The goal is to try to understand on a deeper level why the issue (or goal) is significant or relevant to you.
3. Now What?
This section makes connections from the experience/incident to further actions. For example, what would you do differently / the same next time? How come? What are key points, lessons learned to share with your colleagues, network, and/or group outside the network?
The key is you want to explore how the experience will shape your future thinking and behavior.
Step Two: Articulate
Typically, after completing the analysis stage, you probably have a lot of writing, but it is not yet organized into a coherent story. You need to build an organized and clear argument about what you learned and how you changed. To do so, develop a thesis statement, make an outline, write, and revise.
For our purposes, I’ve often found that organizing my notes into themes, and then seeing common patterns is more helpful for personal reflections than making a story for an academic setting.
1. Review Your Notes
Group your notes into similar sections. What are common themes you are seeing? Going back to the side hustle – what did you find is your motivation for wanting to start one? What are your fears of starting a side hustle?
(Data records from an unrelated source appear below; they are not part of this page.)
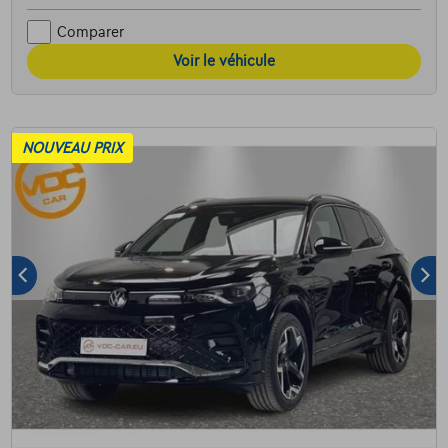
Comparer
Voir le véhicule
NOUVEAU PRIX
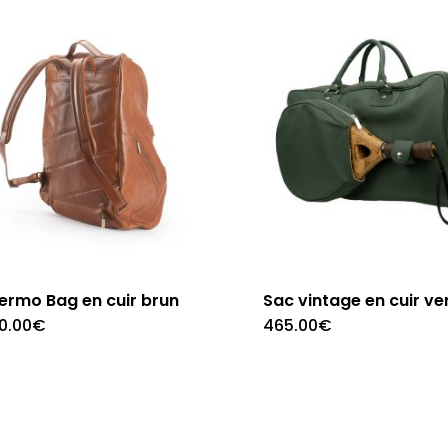
ermo Bag en cuir brun
Sac vintage en cuir ve
0.00
€
465.00
€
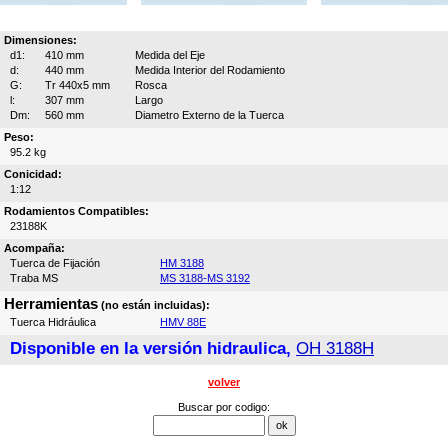
Dimensiones:
d1:
410 mm
Medida del Eje
d:
440 mm
Medida Interior del Rodamiento
G:
Tr 440x5 mm
Rosca
l:
307 mm
Largo
Dm:
560 mm
Diametro Externo de la Tuerca
Peso:
95.2 kg
Conicidad:
1:12
Rodamientos Compatibles:
23188K
Acompaña:
Tuerca de Fijación
HM 3188
Traba MS
MS 3188-MS 3192
Herramientas
(no están incluidas):
Tuerca Hidráulica
HMV 88E
Disponible en la versión hidraulica,
OH 3188H
volver
Buscar por codigo:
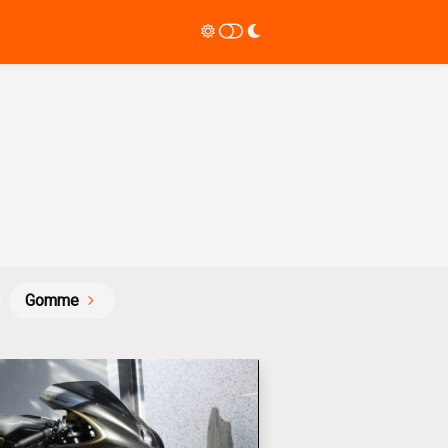
Gomme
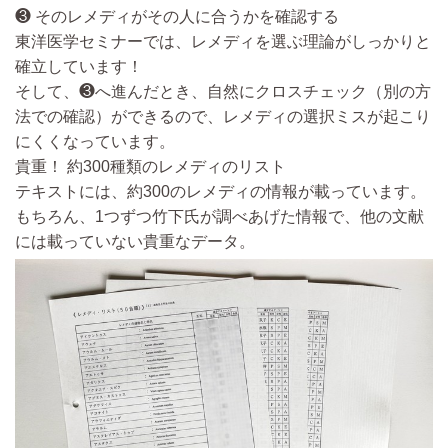
❸ そのレメディがその人に合うかを確認する
東洋医学セミナーでは、レメディを選ぶ理論がしっかりと
確立しています！
そして、❸へ進んだとき、自然にクロスチェック（別の方
法での確認）ができるので、レメディの選択ミスが起こり
にくくなっています。
貴重！ 約300種類のレメディのリスト
テキストには、約300のレメディの情報が載っています。
もちろん、1つずつ竹下氏が調べあげた情報で、他の文献
には載っていない貴重なデータ。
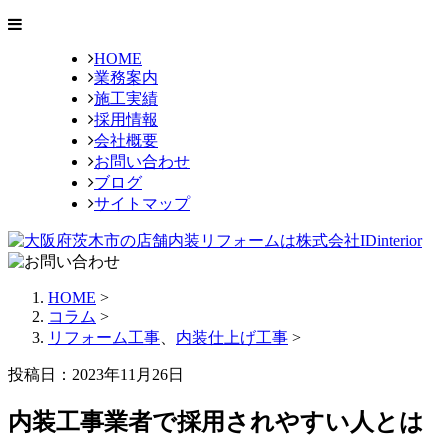
HOME
業務案内
施工実績
採用情報
会社概要
お問い合わせ
ブログ
サイトマップ
HOME
>
コラム
>
リフォーム工事
、
内装仕上げ工事
>
投稿日：2023年11月26日
内装工事業者で採用されやすい人とは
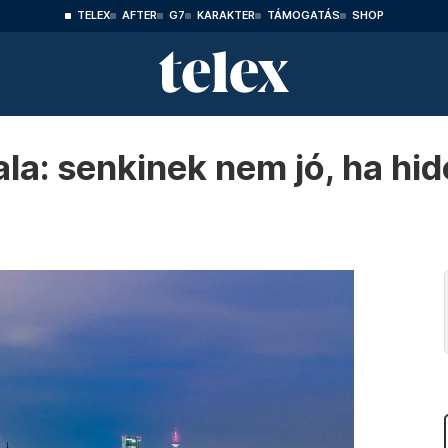
TELEX
AFTER
G7
KARAKTER
TÁMOGATÁS
SHOP
ala: senkinek nem jó, ha hi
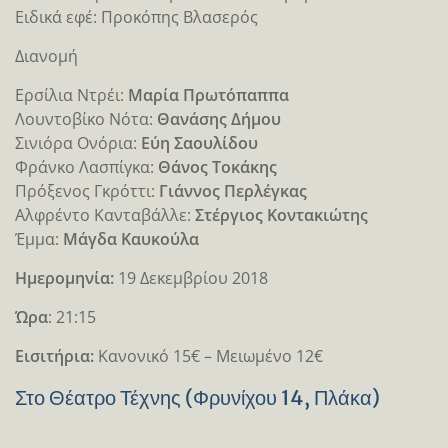
Ειδικά εφέ: Προκόπης Βλασερός
Διανομή
Ερσίλια Ντρέι:
Μαρία Πρωτόπαππα
Λουντοβίκο Νότα:
Θανάσης Δήμου
Σινιόρα Ονόρια:
Εύη Σαουλίδου
Φράνκο Λασπίγκα:
Θάνος Τοκάκης
Πρόξενος Γκρόττι:
Γιάννος Περλέγκας
Αλφρέντο Κανταβάλλε:
Στέργιος Κοντακιώτης
Έμμα:
Μάγδα Καυκούλα
Ημερομηνία:
19 Δεκεμβρίου 2018
Ώρα
: 21:15
Eισιτήρια:
Κανονικό 15€ – Μειωμένο 12€
Στο Θέατρο Τέχνης (Φρυνίχου 14, Πλάκα)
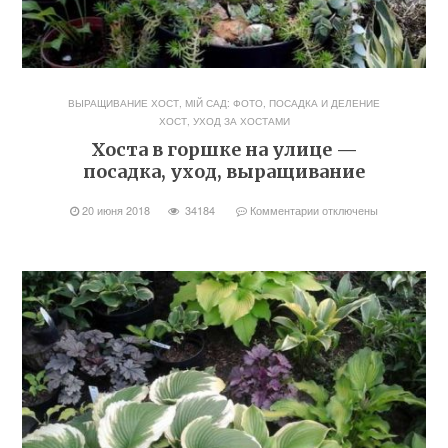
ВЫРАЩИВАНИЕ ХОСТ
,
МІЙ САД: ФОТО
,
ПОСАДКА И ДЕЛЕНИЕ
ХОСТ
,
УХОД ЗА ХОСТАМИ
Хоста в горшке на улице —
посадка, уход, выращивание
20 июня 2018
34184
Комментарии
отключены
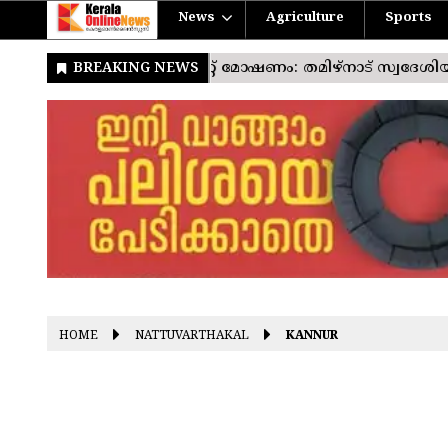
News
Agriculture
Sports
HOME
NATTUVARTHAKAL
KANNUR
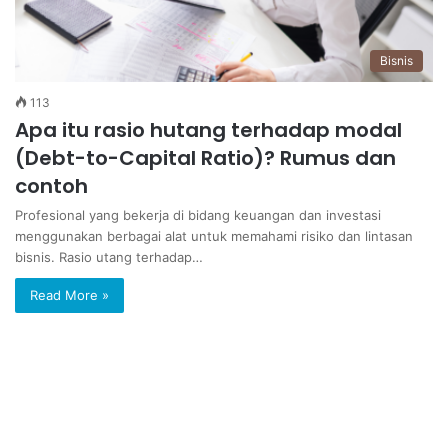
Bisnis
113
Apa itu rasio hutang terhadap modal
(Debt-to-Capital Ratio)? Rumus dan
contoh
Profesional yang bekerja di bidang keuangan dan investasi
menggunakan berbagai alat untuk memahami risiko dan lintasan
bisnis. Rasio utang terhadap…
Read More »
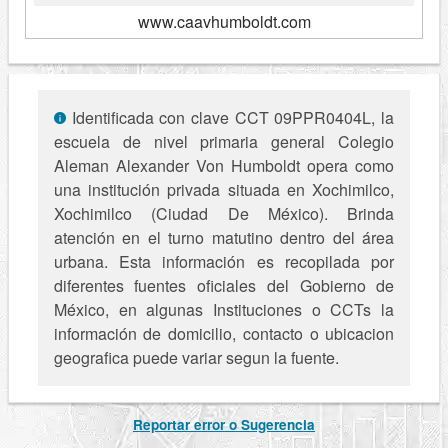
www.caavhumboldt.com
Identificada con clave CCT 09PPR0404L, la
escuela de nivel primaria general Colegio
Aleman Alexander Von Humboldt opera como
una institución privada situada en Xochimilco,
Xochimilco (Ciudad De México). Brinda
atención en el turno matutino dentro del área
urbana. Esta información es recopilada por
diferentes fuentes oficiales del Gobierno de
México, en algunas Instituciones o CCTs la
información de domicilio, contacto o ubicacion
geografica puede variar segun la fuente.
Reportar error o Sugerencia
What biases do you have that are holding you back?
Bunch your thinking into the common themes you found.
2. What Matters
Continually writing is bound to bring up topics that are not relevant to your task at hand. Look through and identify what matters in your notes. What means the most to you and what are the most valuable takeaway lessons?
3. Craft Your Guiding Thesis Statement
Taking all your meaningful notes – craft a short statement that encapsulates your feelings and desired behavior about a topic. For instance, let’s say your side hustle is to sell art online. You could write:
My goal is to develop an online art store where I sell my inspired art to people helping brighten their day while helping pay some of my monthly bills. I am excited to create my original art and will persevere even if imposter syndrome and self-doubt creep in because I acknowledge these are feelings everyone has. If I am too anxious to post my art – I will show it to a few trusted critics to get their insight for feedback before taking the art piece to the public.
Sample Thesis Statement
The above thesis statement identified the goals, feelings, and changed behavior that is necessary to bring the goal to fruition.
Key Take-Aways
- In the busy world we live in, there seems to never be enough time to sit and reflect on our unconscious biases and emotions.
- By taking the time to dive into them, we can better understand our automatic responses and change our behavior to match our desired goals.
Action item
Do the Critical Reflection on your next day off. What is something that has been bothering you for the last few months? Reflect on it. See what is moving on auto-pilot and analyze where you can make changes to live the life you want to be living.